[Saved entries]
○ ○ ○ ○ ○

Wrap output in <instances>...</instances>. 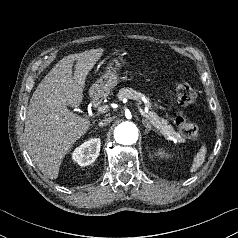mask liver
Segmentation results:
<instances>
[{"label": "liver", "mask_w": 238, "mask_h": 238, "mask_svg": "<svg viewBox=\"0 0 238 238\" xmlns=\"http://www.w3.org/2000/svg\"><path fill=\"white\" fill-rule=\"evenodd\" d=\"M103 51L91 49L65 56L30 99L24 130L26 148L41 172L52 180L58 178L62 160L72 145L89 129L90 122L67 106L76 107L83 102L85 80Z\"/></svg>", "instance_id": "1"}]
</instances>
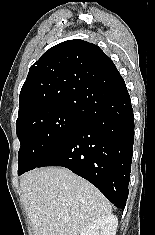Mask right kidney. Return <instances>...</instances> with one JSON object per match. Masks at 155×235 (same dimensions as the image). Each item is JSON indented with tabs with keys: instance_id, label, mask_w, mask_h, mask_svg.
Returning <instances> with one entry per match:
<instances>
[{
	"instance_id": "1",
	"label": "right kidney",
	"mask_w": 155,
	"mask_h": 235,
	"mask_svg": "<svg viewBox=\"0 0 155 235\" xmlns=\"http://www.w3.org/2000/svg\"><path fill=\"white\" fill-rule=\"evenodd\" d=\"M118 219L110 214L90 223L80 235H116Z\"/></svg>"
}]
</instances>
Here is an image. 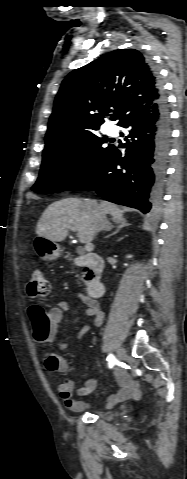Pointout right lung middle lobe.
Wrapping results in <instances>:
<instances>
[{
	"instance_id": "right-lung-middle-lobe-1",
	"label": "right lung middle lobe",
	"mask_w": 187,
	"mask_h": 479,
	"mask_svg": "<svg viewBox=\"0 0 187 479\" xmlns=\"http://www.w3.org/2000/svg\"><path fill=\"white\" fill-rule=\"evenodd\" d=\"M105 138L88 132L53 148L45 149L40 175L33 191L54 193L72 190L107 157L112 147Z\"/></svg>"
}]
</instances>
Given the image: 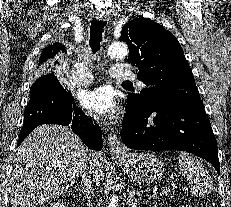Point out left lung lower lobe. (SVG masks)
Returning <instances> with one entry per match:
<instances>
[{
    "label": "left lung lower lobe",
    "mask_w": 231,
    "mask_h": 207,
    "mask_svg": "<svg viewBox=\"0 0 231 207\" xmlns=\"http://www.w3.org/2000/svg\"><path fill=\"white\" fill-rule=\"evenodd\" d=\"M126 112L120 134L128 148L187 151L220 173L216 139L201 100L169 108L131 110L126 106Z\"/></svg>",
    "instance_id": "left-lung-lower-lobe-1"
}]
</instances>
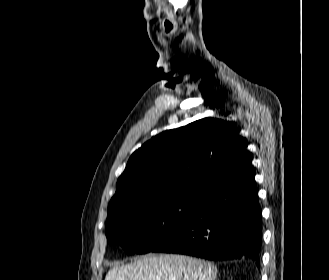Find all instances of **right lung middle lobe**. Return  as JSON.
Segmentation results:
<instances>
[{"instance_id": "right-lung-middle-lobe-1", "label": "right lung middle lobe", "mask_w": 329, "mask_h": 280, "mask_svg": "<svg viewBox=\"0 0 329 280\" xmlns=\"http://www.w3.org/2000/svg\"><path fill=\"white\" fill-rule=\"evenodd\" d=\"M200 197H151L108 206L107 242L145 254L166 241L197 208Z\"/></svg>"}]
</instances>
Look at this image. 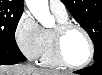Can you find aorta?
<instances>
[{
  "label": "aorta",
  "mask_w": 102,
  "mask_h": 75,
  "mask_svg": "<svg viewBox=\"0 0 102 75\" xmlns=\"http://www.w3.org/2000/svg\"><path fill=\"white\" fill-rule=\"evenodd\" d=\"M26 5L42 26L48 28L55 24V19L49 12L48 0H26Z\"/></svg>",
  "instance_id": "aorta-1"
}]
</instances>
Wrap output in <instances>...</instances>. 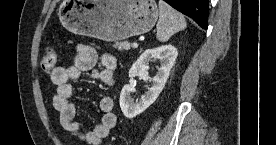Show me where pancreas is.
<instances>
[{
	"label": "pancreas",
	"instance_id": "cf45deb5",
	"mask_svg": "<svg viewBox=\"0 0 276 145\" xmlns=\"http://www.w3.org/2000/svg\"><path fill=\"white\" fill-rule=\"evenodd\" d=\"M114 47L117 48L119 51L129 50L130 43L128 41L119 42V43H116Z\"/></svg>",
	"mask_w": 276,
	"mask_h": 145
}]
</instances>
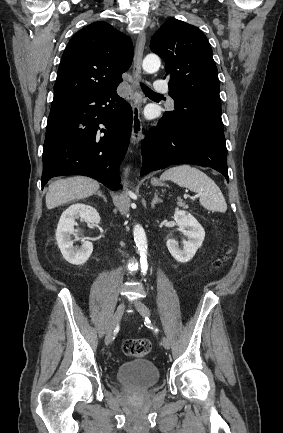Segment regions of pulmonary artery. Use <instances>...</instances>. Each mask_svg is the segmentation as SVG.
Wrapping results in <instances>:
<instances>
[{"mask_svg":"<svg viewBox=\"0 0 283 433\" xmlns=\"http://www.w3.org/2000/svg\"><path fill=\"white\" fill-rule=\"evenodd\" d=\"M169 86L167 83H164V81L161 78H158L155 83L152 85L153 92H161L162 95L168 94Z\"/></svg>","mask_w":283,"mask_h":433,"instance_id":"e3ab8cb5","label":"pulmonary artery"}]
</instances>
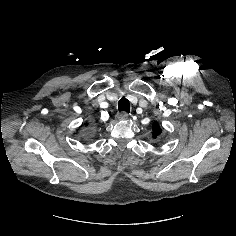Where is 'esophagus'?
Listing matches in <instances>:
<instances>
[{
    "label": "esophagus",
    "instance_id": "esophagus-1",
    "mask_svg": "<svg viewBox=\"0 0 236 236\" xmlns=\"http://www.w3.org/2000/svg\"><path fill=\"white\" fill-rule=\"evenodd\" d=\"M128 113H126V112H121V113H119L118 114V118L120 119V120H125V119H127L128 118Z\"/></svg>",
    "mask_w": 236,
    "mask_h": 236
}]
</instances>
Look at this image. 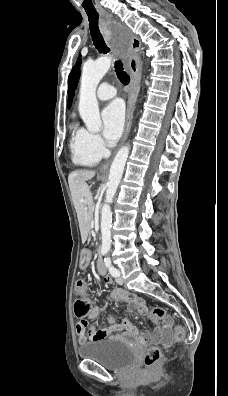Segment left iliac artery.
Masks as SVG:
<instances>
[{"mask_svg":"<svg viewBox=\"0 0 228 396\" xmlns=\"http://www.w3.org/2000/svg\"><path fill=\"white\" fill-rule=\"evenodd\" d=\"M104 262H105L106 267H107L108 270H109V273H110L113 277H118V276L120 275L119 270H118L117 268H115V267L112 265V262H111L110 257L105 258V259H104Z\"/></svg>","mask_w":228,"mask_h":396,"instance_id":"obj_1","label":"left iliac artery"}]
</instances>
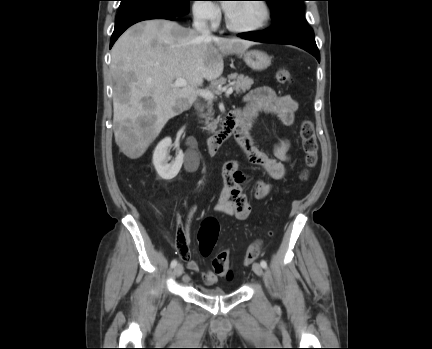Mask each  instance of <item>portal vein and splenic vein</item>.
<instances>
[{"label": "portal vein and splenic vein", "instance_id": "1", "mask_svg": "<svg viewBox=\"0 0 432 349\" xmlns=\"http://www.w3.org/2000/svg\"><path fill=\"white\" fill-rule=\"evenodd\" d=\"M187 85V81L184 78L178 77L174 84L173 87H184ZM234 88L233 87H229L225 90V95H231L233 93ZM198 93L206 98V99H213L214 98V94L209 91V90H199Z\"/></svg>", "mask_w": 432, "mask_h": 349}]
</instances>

○ ○ ○ ○ ○

● WHAT IS BEING ASKED
Using the records above, copy exactly and only the lines from the line with "and splenic vein</item>." through the end, both included; leave every picture out.

● THE ANSWER
Mask each  instance of <item>portal vein and splenic vein</item>.
<instances>
[{"label": "portal vein and splenic vein", "instance_id": "1", "mask_svg": "<svg viewBox=\"0 0 432 349\" xmlns=\"http://www.w3.org/2000/svg\"><path fill=\"white\" fill-rule=\"evenodd\" d=\"M187 85V81L184 78L178 77L174 84L173 87H184ZM234 88L233 87H229L225 90V95H231L233 93ZM198 93L206 98V99H213L214 98V94L209 91V90H199Z\"/></svg>", "mask_w": 432, "mask_h": 349}]
</instances>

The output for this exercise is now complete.